2021SC@SDUSC Hbase project source code analysis - flush

Posted by Ruski on Fri, 15 Oct 2021 20:35:07 +0200

2021SC@SDUSC

catalogue

1, Introduction

2, Source code analysis

1, Introduction

HBase is a distributed database based on LSM model (log structured merge trees). Compared with the B + tree used in Oracle ordinary index, a major feature of LSM model is that it adopts a balance between reading and writing, sacrificing the performance of some read data to greatly improve the performance of writing data. Therefore, HBase can write data so fast (it returns immediately after writing data into memory and log files).

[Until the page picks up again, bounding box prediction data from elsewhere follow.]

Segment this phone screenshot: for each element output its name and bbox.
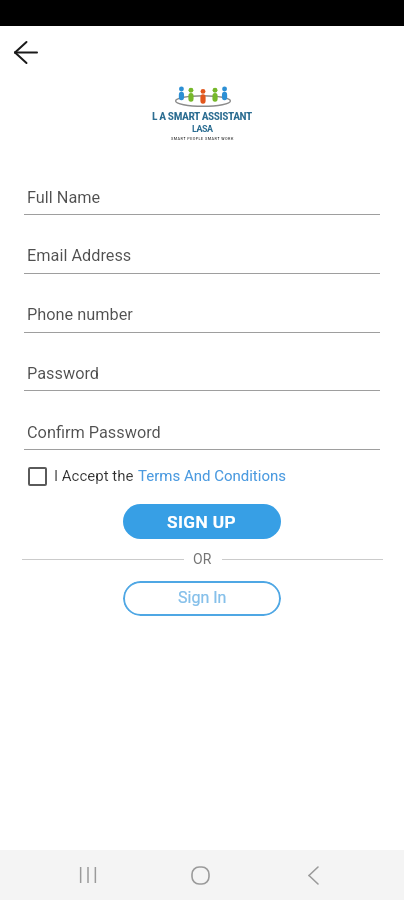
staticText: Full Name — [27, 188, 101, 207]
button[interactable]: SIGN UP — [123, 504, 281, 539]
button[interactable]: Recent apps — [60, 850, 115, 900]
staticText: Email Address — [27, 246, 132, 265]
staticText: I Accept the — [54, 467, 138, 485]
button[interactable]: Accept terms and conditions checkbox — [28, 467, 47, 486]
staticText: SMART PEOPLE SMART WORK — [171, 136, 234, 140]
button[interactable]: Sign In — [123, 581, 281, 616]
staticText: SIGN UP — [167, 512, 237, 532]
button[interactable]: Home — [173, 850, 228, 900]
staticText: L A SMART ASSISTANT — [152, 109, 252, 122]
button[interactable]: Back — [286, 850, 341, 900]
staticText: OR — [193, 551, 212, 567]
staticText: Confirm Password — [27, 423, 161, 442]
staticText: Sign In — [178, 588, 227, 607]
button[interactable]: Terms And Conditions — [138, 467, 286, 485]
button[interactable]: Back — [0, 26, 52, 78]
staticText: Phone number — [27, 305, 133, 324]
staticText: LASA — [192, 124, 213, 135]
staticText: Password — [27, 364, 99, 383]
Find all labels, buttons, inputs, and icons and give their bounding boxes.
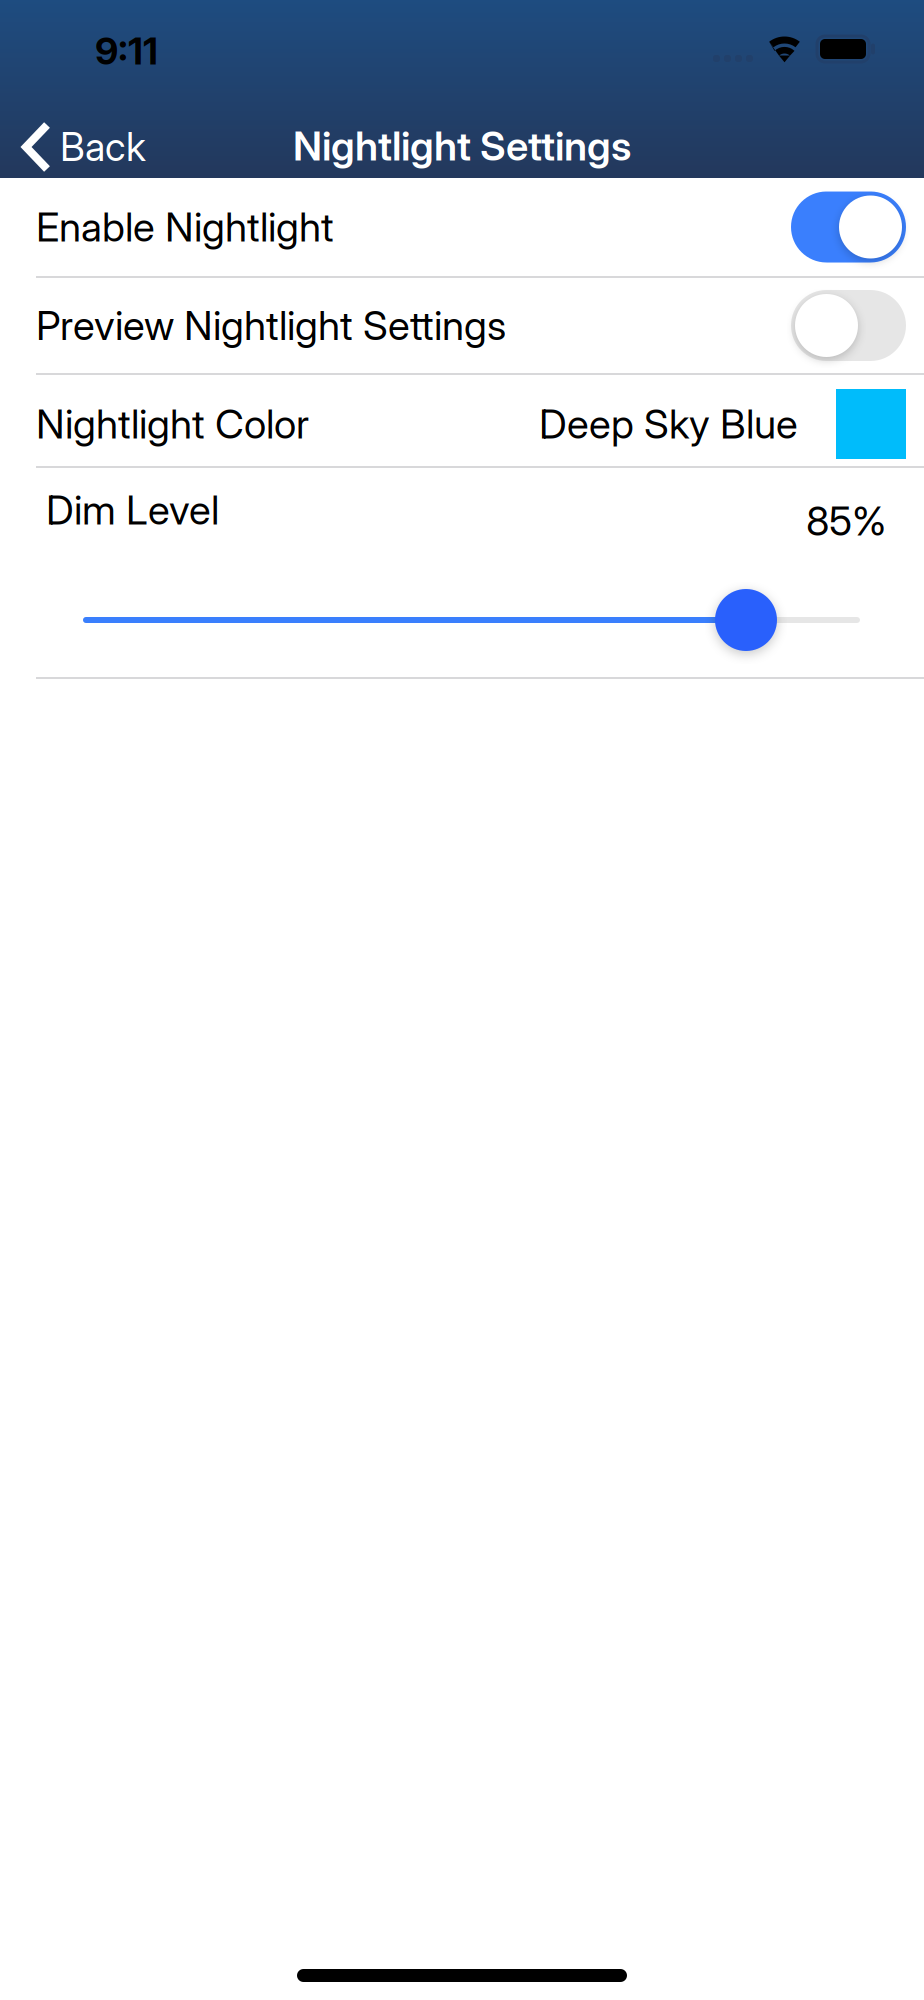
staticText: Deep Sky Blue [539, 400, 798, 448]
button[interactable]: Preview Nightlight Settings [0, 278, 924, 373]
button[interactable]: Enable Nightlight [0, 178, 924, 276]
staticText: Back [60, 124, 146, 170]
staticText: Enable Nightlight [36, 203, 334, 251]
staticText: 85% [806, 497, 886, 545]
button[interactable]: Back [0, 121, 230, 173]
staticText: Nightlight Settings [293, 122, 631, 170]
staticText: Nightlight Color [36, 400, 309, 448]
staticText: Dim Level [46, 486, 219, 534]
button[interactable]: Nightlight Color [0, 375, 924, 466]
staticText: Preview Nightlight Settings [36, 301, 506, 350]
staticText: 9:11 [95, 28, 158, 74]
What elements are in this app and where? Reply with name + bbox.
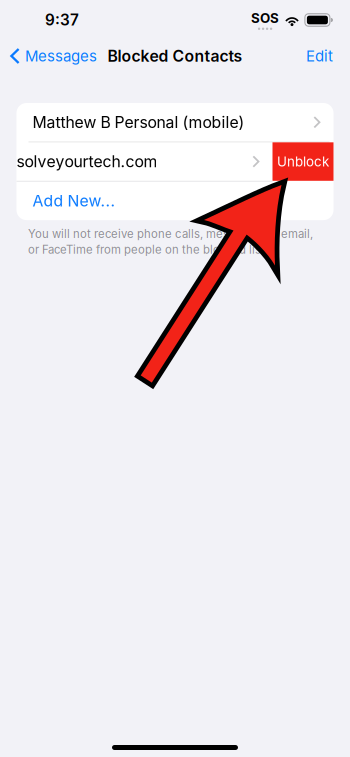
button[interactable]: Unblock <box>272 142 334 181</box>
staticText: 9:37 <box>45 11 79 29</box>
staticText: Edit <box>306 47 333 65</box>
staticText: You will not receive phone calls, messag… <box>28 227 313 241</box>
button[interactable]: Edit <box>289 40 350 72</box>
staticText: Blocked Contacts <box>108 46 242 66</box>
staticText: Messages <box>25 47 97 65</box>
staticText: Add New... <box>32 191 116 210</box>
button[interactable]: solveyourtech.com <box>16 142 272 181</box>
staticText: or FaceTime from people on the blocked l… <box>28 243 268 256</box>
button[interactable]: Matthew B Personal (mobile) <box>16 103 334 142</box>
staticText: Unblock <box>277 154 329 170</box>
button[interactable]: Add New... <box>16 182 334 220</box>
staticText: SOS <box>251 10 279 26</box>
button[interactable]: Messages <box>0 40 105 72</box>
staticText: Matthew B Personal (mobile) <box>32 113 244 132</box>
staticText: solveyourtech.com <box>16 152 158 171</box>
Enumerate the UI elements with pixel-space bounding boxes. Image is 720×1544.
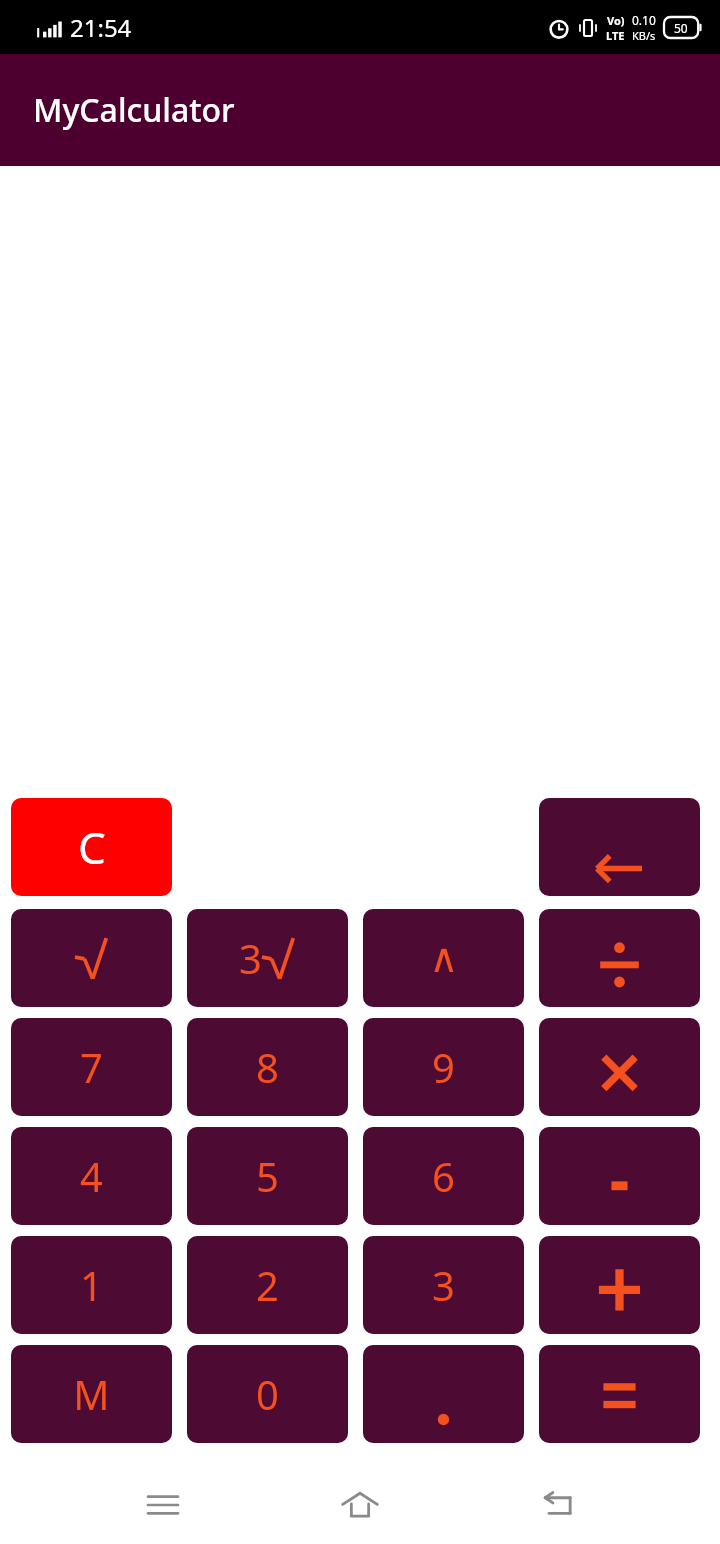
staticText: 8: [256, 1040, 279, 1094]
staticText: 2: [256, 1258, 279, 1312]
button[interactable]: Multiply: [539, 1018, 700, 1116]
staticText: 3: [239, 931, 262, 985]
button[interactable]: Home: [325, 1470, 395, 1540]
button[interactable]: Recent apps: [128, 1470, 198, 1540]
button[interactable]: 3: [363, 1236, 524, 1334]
staticText: 9: [432, 1040, 455, 1094]
button[interactable]: 2: [187, 1236, 348, 1334]
staticText: 0: [256, 1367, 279, 1421]
button[interactable]: 1: [11, 1236, 172, 1334]
staticText: KB/s: [632, 28, 656, 43]
staticText: 0.10: [632, 12, 656, 28]
button[interactable]: Equals: [539, 1345, 700, 1443]
button[interactable]: Decimal point: [363, 1345, 524, 1443]
staticText: 3: [432, 1258, 455, 1312]
button[interactable]: 9: [363, 1018, 524, 1116]
button[interactable]: Backspace: [539, 798, 700, 896]
staticText: 50: [674, 20, 688, 36]
button[interactable]: Divide: [539, 909, 700, 1007]
button[interactable]: Cube root: [187, 909, 348, 1007]
button[interactable]: C: [11, 798, 172, 896]
staticText: 1: [80, 1258, 103, 1312]
button[interactable]: M: [11, 1345, 172, 1443]
staticText: MyCalculator: [33, 88, 235, 132]
button[interactable]: 7: [11, 1018, 172, 1116]
button[interactable]: Square root: [11, 909, 172, 1007]
staticText: LTE: [606, 28, 625, 43]
staticText: 7: [80, 1040, 103, 1094]
button[interactable]: Plus: [539, 1236, 700, 1334]
staticText: Vo): [607, 13, 625, 28]
button[interactable]: 8: [187, 1018, 348, 1116]
staticText: 21:54: [70, 11, 132, 44]
staticText: M: [73, 1367, 110, 1421]
staticText: ∧: [429, 935, 459, 982]
staticText: 6: [432, 1149, 455, 1203]
button[interactable]: Back: [523, 1470, 593, 1540]
button[interactable]: 0: [187, 1345, 348, 1443]
staticText: 4: [80, 1149, 103, 1203]
staticText: 5: [256, 1149, 279, 1203]
button[interactable]: 4: [11, 1127, 172, 1225]
staticText: C: [78, 817, 106, 877]
button[interactable]: 6: [363, 1127, 524, 1225]
button[interactable]: ∧: [363, 909, 524, 1007]
button[interactable]: Minus: [539, 1127, 700, 1225]
button[interactable]: 5: [187, 1127, 348, 1225]
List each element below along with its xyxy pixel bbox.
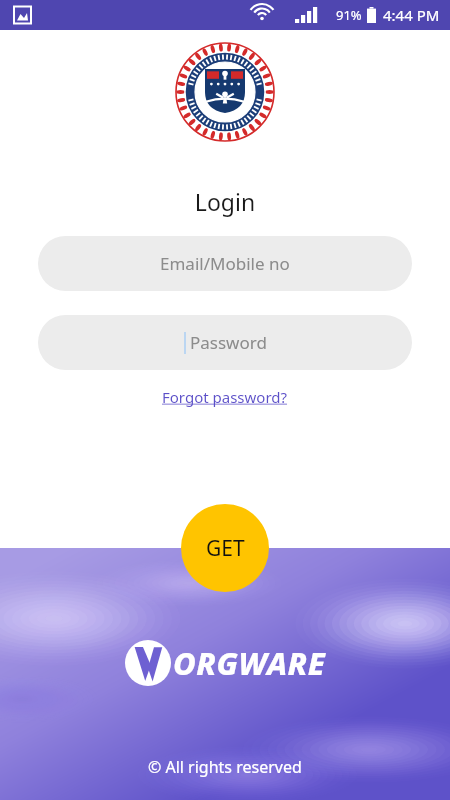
button[interactable]: Forgot password? [156,384,294,410]
staticText: GET [206,534,245,563]
staticText: Password [190,331,267,354]
staticText: 4:44 PM [383,5,440,25]
other: Worgware logo [125,640,326,686]
other: Don Bosco College crest [175,42,275,142]
staticText: Email/Mobile no [160,252,290,275]
staticText: ORGWARE [173,642,326,684]
button[interactable]: Email/Mobile no [38,236,412,291]
button[interactable]: GET [181,504,269,592]
staticText: Login [0,186,450,217]
staticText: © All rights reserved [148,756,302,778]
button[interactable]: Password [38,315,412,370]
staticText: 91% [336,6,362,24]
staticText: Forgot password? [162,387,288,407]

However, it is inappropriate to store data in memory and log. Memory is very limited, scarce and important. Continuous writing will cause memory overflow, and log writing is only a protective measure taken because the memory data system goes down or disappears immediately after the process exits, not as a means of final data persistence, In addition, when writing to the log, it is only a simple addition, which will greatly reduce the efficiency of reading data.

The flush of MemStore is an effective measure to solve the above problems.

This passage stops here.